Pochi giorni dopo Totti allunga il contratto di altri quattro anni, ma già si parla del “dopo”. Ed è lì che Totti si perde. Quando tutti, oltre a lodarne le giocate, che continuano ad esserci, s’interrogano su quando smetterà, lui viene colto dall’horror vacui. Cade nella trappola e anche lui comincia domandarsi: «Che c’è dopo? Cosa farò dopo?» Un tarlo. Il campo ne risente. Nel 2011, con Luis Enrique in panchina, contestato dopo la Juventus dice: «Sono io il problema? Lascio Roma». Si fa male sempre più spesso. Peter Pan è un lusso fragile. E i tempi di recupero si allungano sempre di più sino al paradosso di sentirgli dire a Spalletti: «Non entro mister, ho paura di non essere abbastanza caldo». Si fa sei minuti contro il Real Madrid. Abbacchiato ma ironico manda agli atti: «Volete intervistarmi? Ma che ci fate con me ormai…». La sua scia di “colpi” degli ultimi anni, giocando pochissimo, rimangono nella storia: Lazio, Atalanta, Torino, Sampdoria. Per sé, contro Spalletti.

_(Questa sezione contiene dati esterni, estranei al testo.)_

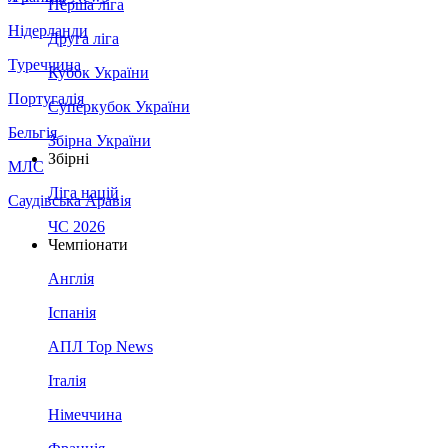
Перша ліга
Нідерланди
Друга ліга
Туреччина
Кубок України
Португалія
Суперкубок України
Бельгія
Збірна України
Збірні
МЛС
Ліга націй
Саудівська Аравія
ЧС 2026
Чемпіонати
Англія
Іспанія
АПЛ Top News
Італія
Німеччина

E poi c’è il corpo: che a freddo gli chiede sempre più spesso il conto. Dalla sostituzione nel derby a oggi Totti ha collezionato 321 giorni di infortuni vari. Quello rimediato contro il Napoli all’inserzione del bicipite femorale fu drammatico, s’è quasi sfiorato il distacco dell’inserzione. Per riprendersi ha impiegato mesi. Al Bernabeu, che lo sognò vestito di bianco, ci fu un’ovazione. L’ultimo Totti decisivo ad alti livelli è stato quello della rete contro il City, la più “vecchia” della Champions, un dono a cielo aperto che persino Manchester, metà della quale era stata ridotta da quel gesto di Totti, ribattezzato dagli inglesi “The Greytest”, a una tetra città, non ha potuto fare a meno di apprezzare. Il talento dei grandi è un patrimonio planetario. Ma non dura mai abbastanza. La testa stacca, l’anima no, si ribella, vuole ancora giocare, a dispetto dei santi e dei tendini. Al corpo restano l’arte e la magia, ma la forza di esprimerle non ci sono più.